Right here goes...
Assuming that you correctly demonstrated the pricing for the State-Price derivatives in the first part.
The new fee can be represented as:
0.1% x E(s1)
+0.4%x(C1+SPD1)
+05%x(C2+SPD2)
where C1 is a call-option with strike price S0, and SPD1 is a State-Price Derivative paying S0, if S1 is between S0 and infinity.
C2 is a call-option with Strike-Price U, and SPD2 is a State-Price Derivative paying S0 if S1 is between U and infinity.
SPD1 and C1 can be calculated directly (C1 is about 12p I believe).
Equate:
0.5%S0 = 0.1% S0 + 0.4%(C1+SPD1) + 0.5%(C2+SPD2)

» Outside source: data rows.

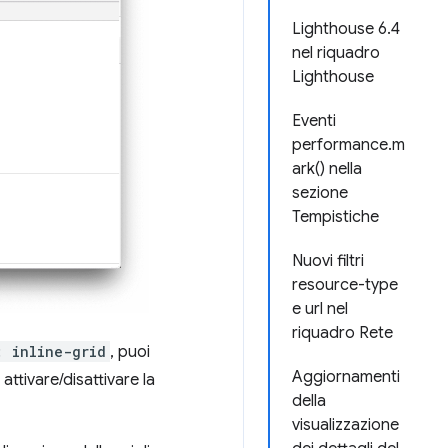
Lighthouse 6.4
nel riquadro
Lighthouse
Eventi
performance.m
ark() nella
sezione
Tempistiche
Nuovi filtri
resource-type
e url nel
riquadro Rete
: inline-grid
, puoi
Aggiornamenti
 attivare/disattivare la
della
visualizzazione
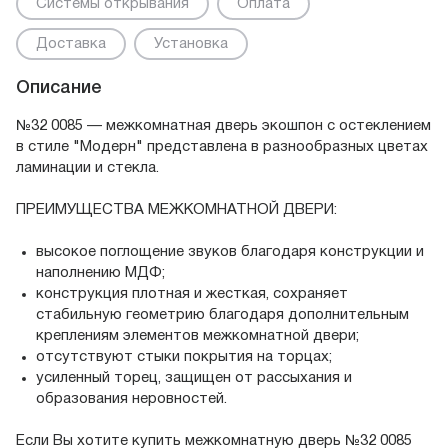
Системы открывания
Оплата
Доставка
Установка
Описание
№32 0085 — межкомнатная дверь экошпон с остеклением
в стиле "Модерн" представлена в разнообразных цветах
ламинации и стекла.
ПРЕИМУЩЕСТВА МЕЖКОМНАТНОЙ ДВЕРИ:
высокое поглощение звуков благодаря конструкции и
наполнению МДФ;
конструкция плотная и жесткая, сохраняет
стабильную геометрию благодаря дополнительным
креплениям элементов межкомнатной двери;
отсутствуют стыки покрытия на торцах;
усиленный торец, защищен от рассыхания и
образования неровностей.
Если Вы хотите купить межкомнатную дверь №32 0085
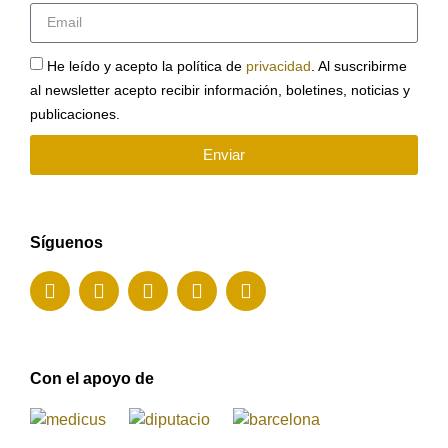
He leído y acepto la política de
privacidad
. Al suscribirme
al newsletter acepto recibir información, boletines, noticias y
publicaciones.
Enviar
Síguenos
Con el apoyo de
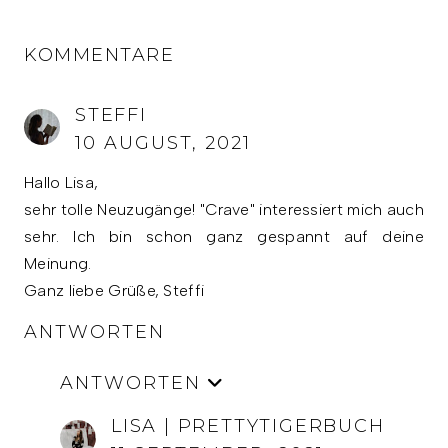
KOMMENTARE
STEFFI
10 AUGUST, 2021
Hallo Lisa,
sehr tolle Neuzugänge! "Crave" interessiert mich auch
sehr. Ich bin schon ganz gespannt auf deine
Meinung.
Ganz liebe Grüße, Steffi
ANTWORTEN
ANTWORTEN
LISA | PRETTYTIGERBUCH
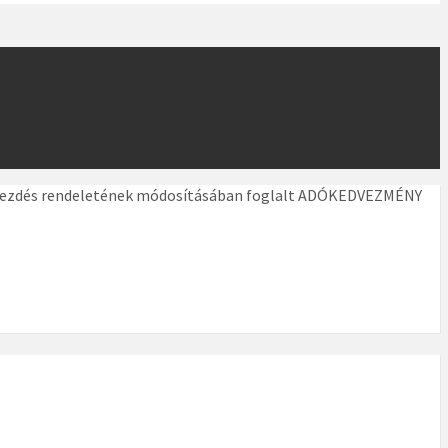
 bekezdés rendeletének módosításában foglalt ADÓKEDVEZMÉNY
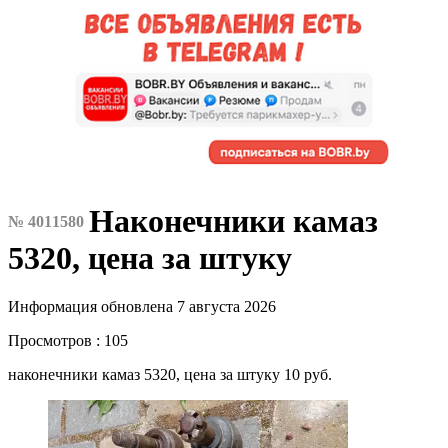
Наконечники камаз
№ 4011580
5320, цена за штуку
Информация обновлена 7 августа 2026
Просмотров : 105
наконечники камаз 5320, цена за штуку 10 руб.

=> C2+SPD2=(0.4%/0.5%)*(S0-(C1+SPD1)
Modify the Garman-Kohlhagen formula for C2 to include the value for SPD2 (from part iii). This gives us a formula relating U to C2+SPD2. Solve this formula for the given value of C2+SPD2, using interpolation.
There....
Wish I'd thought of it in the exam, I ignored the SPD's completely, and so got ridiculous answers.
Still annoyed about the lagrangian part of q6 though. Completely didn't see that.